▶ **WHAT IS REQUIRED**: The required output is the lines from the one with "Accéléromètre" through the end of the data, repeated verbatim, with no pictures included.

── SOURCE MATERIAL ──

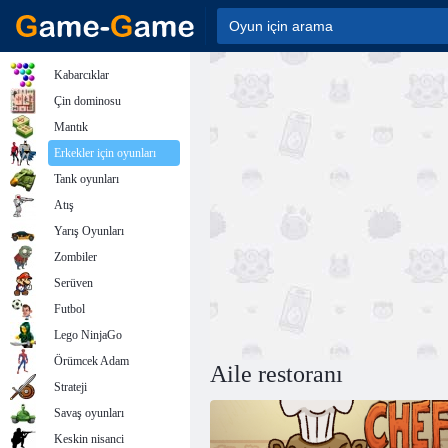
Kabarcıklar
Çin dominosu
Mantık
Erkekler için oyunları
Tank oyunları
Atış
Yarış Oyunları
Zombiler
Serüven
Futbol
Lego NinjaGo
Örümcek Adam
Aile restoranı
Strateji
Savaş oyunları
Keskin nisanci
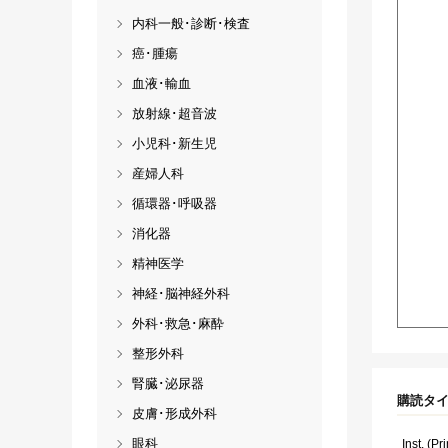
内科一般･診断･検査
癌･腫瘍
血液･輸血
放射線･超音波
小児科･新生児
産婦人科
循環器･呼吸器
消化器
精神医学
神経･脳神経外科
外科･救急･麻酔
整形外科
腎臓･泌尿器
購読タ
皮膚･形成外科
眼科
Inst. (Pri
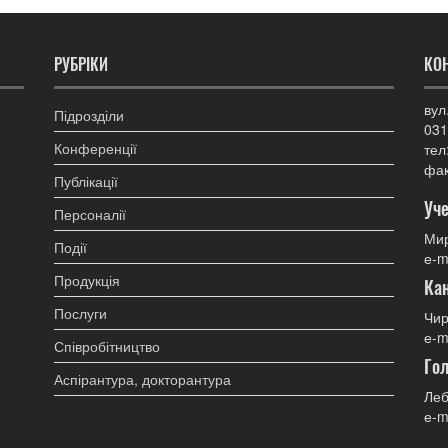
РУБРІКИ
КО
вул
Підрозділи
031
Конференції
тел
фак
Публікації
Уче
Персоналії
Мир
Події
е-m
Продукція
Ка
Послуги
Чир
е-m
Співробітництво
Гол
Аспірантура, докторантура
Леб
е-m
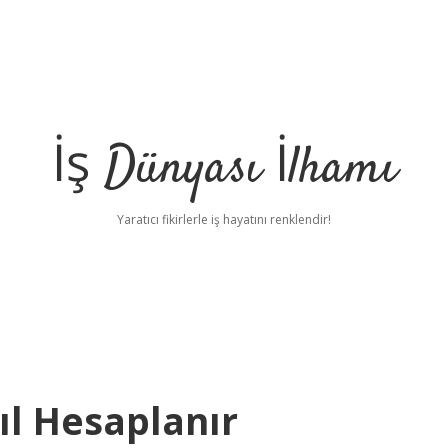
İş Dünyası İlhamı
Yaratıcı fikirlerle iş hayatını renklendir!
ıl Hesaplanır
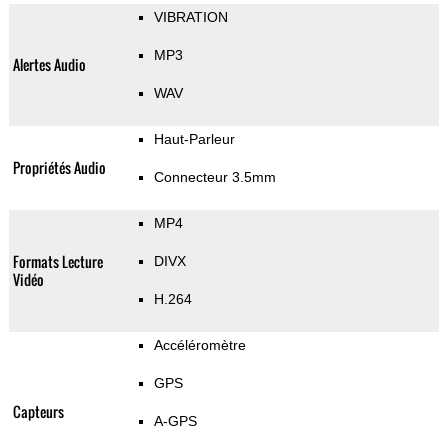
VIBRATION
MP3
Alertes Audio
WAV
Haut-Parleur
Propriétés Audio
Connecteur 3.5mm
MP4
Formats Lecture
DIVX
Vidéo
H.264
Accéléromètre
GPS
Capteurs
A-GPS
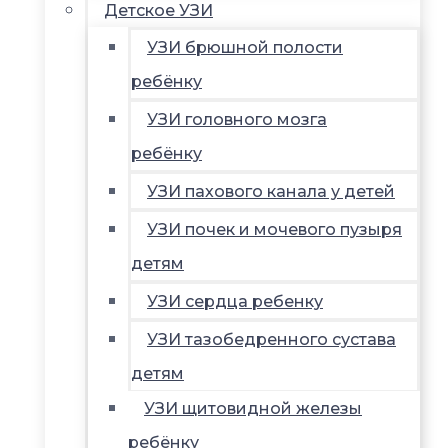
Детское УЗИ
УЗИ брюшной полости
ребёнку
УЗИ головного мозга
ребёнку
УЗИ пахового канала у детей
УЗИ почек и мочевого пузыря
детям
УЗИ сердца ребенку
УЗИ тазобедренного сустава
детям
УЗИ щитовидной железы
ребёнку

───

▶ **TASK SOLUTION**:
Accéléromètre
GPS
Capteurs
A-GPS
Детское УЗИ
УЗИ брюшной полости
ребёнку
УЗИ головного мозга
ребёнку
УЗИ пахового канала у детей
УЗИ почек и мочевого пузыря
детям
УЗИ сердца ребенку
УЗИ тазобедренного сустава
детям
УЗИ щитовидной железы
ребёнку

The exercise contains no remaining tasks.